Greenwich. Mid-August. Today is the day I have been dreading since we first put the schedule together at the beginning of March. All three Dorrit directors are on set today, each shooting an arrival at the Merdle house. Technically it's a block 3 day, so Diarmuid Lawrence is at the helm, but Dearbhla Walsh and Adam Smith are on set this afternoon to shoot a scene each and hysteria is rising as the hours until their arrival tick away.

The reason for the hysteria is spread on the ground around us where a crane is being assembled for the first shot of the day. It is 10.30am and Diarmuid is gazing at the constituent parts with an air of danger about him. It hasn't escaped anyone's notice, particularly Diarmuid's, that one crucial part of the apparatus - the track - is 30 miles away in Uxbridge. The clock is ticking faster than usual here in Greenwich and production manager Christine Healy is pacing up and down with her mobile clamped to her ear negotiating in a high-pitched whisper to get the rogue track delivered sooner than is humanly possible: “By river if need be!”

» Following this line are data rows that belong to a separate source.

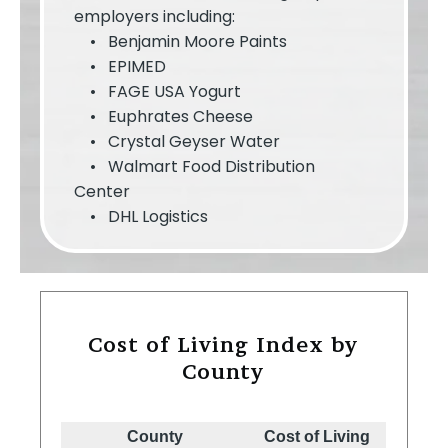
employers including:
• Benjamin Moore Paints
• EPIMED
• FAGE USA Yogurt
• Euphrates Cheese
• Crystal Geyser Water
• Walmart Food Distribution
Center
• DHL Logistics
Cost of Living Index by
County
County
Cost of Living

Spool back a year to a Little Dorrit pre-pre-production meeting. We have 14 scripts from the incomparable Andrew Davies; we have a budget, a draft schedule and a commission. What we do not have is a director and it has just become clear that if we are to air in October 2008 we will need not one but three like-minded souls to embrace Dickens' epic story, join hands with each other and with me and run hell for leather for the finishing line.

By the end of the year, two of the three have come aboard. Dearbhla is to lead and Adam will take the baton just as the first half of the story is about to come to the boil. His reward for drawing the second block is to take the Dorrit family to Venice, which we will create entirely within the M25. Thank God for strong-minded directors, though, because Adam will have no truck with this penny-pinching notion and spends a good part of his prep and shoot time arguing ferociously for a reduced crew to shoot at least some Venice for real. Which we duly do.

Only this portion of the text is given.